Data for the task below:
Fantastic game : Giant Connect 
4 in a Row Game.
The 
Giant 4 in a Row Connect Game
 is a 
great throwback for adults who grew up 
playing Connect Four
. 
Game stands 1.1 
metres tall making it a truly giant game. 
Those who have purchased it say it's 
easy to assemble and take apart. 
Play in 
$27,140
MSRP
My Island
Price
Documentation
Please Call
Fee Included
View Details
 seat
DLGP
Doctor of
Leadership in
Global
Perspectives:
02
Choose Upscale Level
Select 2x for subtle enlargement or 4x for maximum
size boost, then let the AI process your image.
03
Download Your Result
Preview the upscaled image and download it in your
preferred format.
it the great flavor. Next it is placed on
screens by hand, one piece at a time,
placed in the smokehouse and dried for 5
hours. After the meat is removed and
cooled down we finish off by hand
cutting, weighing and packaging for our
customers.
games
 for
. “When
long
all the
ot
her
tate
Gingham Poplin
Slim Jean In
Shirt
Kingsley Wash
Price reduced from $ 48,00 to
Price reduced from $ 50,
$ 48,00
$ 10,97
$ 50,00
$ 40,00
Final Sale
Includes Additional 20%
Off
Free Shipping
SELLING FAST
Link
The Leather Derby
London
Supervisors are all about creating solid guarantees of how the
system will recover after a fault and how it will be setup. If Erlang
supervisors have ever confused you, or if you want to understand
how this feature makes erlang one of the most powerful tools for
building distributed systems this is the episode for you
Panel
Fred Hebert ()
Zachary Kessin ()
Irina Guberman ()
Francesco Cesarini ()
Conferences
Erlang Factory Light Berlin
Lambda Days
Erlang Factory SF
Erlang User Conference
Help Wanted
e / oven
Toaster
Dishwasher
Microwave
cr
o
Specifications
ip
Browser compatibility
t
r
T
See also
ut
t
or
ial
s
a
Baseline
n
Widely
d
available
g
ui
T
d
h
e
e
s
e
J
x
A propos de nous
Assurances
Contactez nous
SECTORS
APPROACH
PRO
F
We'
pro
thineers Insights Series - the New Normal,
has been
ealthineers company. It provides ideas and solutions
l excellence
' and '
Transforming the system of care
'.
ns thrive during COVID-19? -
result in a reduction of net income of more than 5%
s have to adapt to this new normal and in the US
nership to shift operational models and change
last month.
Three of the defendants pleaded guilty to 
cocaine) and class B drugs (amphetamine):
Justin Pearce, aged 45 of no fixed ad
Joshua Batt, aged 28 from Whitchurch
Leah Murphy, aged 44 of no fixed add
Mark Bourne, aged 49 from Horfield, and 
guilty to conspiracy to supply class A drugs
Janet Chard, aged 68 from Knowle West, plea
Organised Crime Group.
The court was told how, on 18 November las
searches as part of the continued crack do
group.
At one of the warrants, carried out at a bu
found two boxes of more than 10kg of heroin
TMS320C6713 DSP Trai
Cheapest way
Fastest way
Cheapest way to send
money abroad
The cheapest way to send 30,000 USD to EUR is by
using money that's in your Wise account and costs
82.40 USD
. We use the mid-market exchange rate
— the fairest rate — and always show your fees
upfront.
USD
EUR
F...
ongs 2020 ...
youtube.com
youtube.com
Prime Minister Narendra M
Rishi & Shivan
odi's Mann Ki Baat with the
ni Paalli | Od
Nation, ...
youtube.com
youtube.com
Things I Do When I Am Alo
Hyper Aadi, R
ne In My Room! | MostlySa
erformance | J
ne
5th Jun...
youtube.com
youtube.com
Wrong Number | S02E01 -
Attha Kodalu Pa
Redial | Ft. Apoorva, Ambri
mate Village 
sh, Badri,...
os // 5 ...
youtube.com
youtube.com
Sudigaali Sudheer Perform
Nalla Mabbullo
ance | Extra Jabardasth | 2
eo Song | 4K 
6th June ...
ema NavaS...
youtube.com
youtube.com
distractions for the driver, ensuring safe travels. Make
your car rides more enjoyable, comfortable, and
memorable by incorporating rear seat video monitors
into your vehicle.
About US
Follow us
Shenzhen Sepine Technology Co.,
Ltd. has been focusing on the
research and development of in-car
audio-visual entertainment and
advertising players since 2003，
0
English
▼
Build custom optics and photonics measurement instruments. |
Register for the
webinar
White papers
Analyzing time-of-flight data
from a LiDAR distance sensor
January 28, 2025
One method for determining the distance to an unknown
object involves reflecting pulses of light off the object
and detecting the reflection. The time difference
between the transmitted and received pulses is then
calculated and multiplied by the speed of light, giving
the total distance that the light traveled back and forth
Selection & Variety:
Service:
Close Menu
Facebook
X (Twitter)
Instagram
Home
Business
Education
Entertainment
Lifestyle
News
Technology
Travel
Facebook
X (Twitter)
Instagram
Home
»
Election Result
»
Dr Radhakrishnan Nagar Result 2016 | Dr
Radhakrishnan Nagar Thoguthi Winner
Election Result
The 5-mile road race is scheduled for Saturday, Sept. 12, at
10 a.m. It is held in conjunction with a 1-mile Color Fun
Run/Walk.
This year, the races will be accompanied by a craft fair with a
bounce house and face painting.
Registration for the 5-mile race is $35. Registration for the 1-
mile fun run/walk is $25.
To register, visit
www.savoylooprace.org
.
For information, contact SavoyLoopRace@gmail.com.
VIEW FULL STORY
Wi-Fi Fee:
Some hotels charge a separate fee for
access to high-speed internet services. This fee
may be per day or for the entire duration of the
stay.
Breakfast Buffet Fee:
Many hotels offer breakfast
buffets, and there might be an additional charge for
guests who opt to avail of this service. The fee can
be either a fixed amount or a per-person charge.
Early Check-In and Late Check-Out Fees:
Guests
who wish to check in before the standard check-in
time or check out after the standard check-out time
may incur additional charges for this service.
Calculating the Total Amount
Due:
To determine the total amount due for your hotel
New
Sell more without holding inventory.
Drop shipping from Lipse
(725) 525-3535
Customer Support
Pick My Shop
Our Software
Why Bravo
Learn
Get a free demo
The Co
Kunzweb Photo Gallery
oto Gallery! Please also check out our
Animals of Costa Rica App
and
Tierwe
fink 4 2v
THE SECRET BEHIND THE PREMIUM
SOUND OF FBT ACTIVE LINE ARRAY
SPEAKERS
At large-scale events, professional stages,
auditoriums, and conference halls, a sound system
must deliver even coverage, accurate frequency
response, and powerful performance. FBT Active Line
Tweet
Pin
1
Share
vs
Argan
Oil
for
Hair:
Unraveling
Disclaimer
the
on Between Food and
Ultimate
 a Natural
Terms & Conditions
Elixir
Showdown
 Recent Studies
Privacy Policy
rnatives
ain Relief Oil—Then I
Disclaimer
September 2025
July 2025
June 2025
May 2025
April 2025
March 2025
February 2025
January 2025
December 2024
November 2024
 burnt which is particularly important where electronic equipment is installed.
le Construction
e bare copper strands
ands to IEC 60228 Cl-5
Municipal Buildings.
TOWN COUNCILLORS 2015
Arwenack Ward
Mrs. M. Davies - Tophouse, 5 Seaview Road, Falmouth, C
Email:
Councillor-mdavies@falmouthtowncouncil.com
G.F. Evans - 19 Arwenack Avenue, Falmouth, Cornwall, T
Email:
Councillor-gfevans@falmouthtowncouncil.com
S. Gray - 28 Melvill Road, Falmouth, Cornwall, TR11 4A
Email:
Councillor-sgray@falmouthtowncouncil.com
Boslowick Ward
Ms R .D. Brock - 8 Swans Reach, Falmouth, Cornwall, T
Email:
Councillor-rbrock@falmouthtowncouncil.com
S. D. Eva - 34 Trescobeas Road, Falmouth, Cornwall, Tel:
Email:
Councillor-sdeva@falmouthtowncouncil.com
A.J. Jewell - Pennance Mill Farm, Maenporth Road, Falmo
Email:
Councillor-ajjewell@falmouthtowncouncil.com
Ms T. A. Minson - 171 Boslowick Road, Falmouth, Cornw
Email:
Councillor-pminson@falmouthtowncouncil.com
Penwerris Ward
End of Data for the task.
The problem. In the entries above, find each line that includes the string "seat" and copy it.

Response below.
 seat
memorable by incorporating rear seat video monitors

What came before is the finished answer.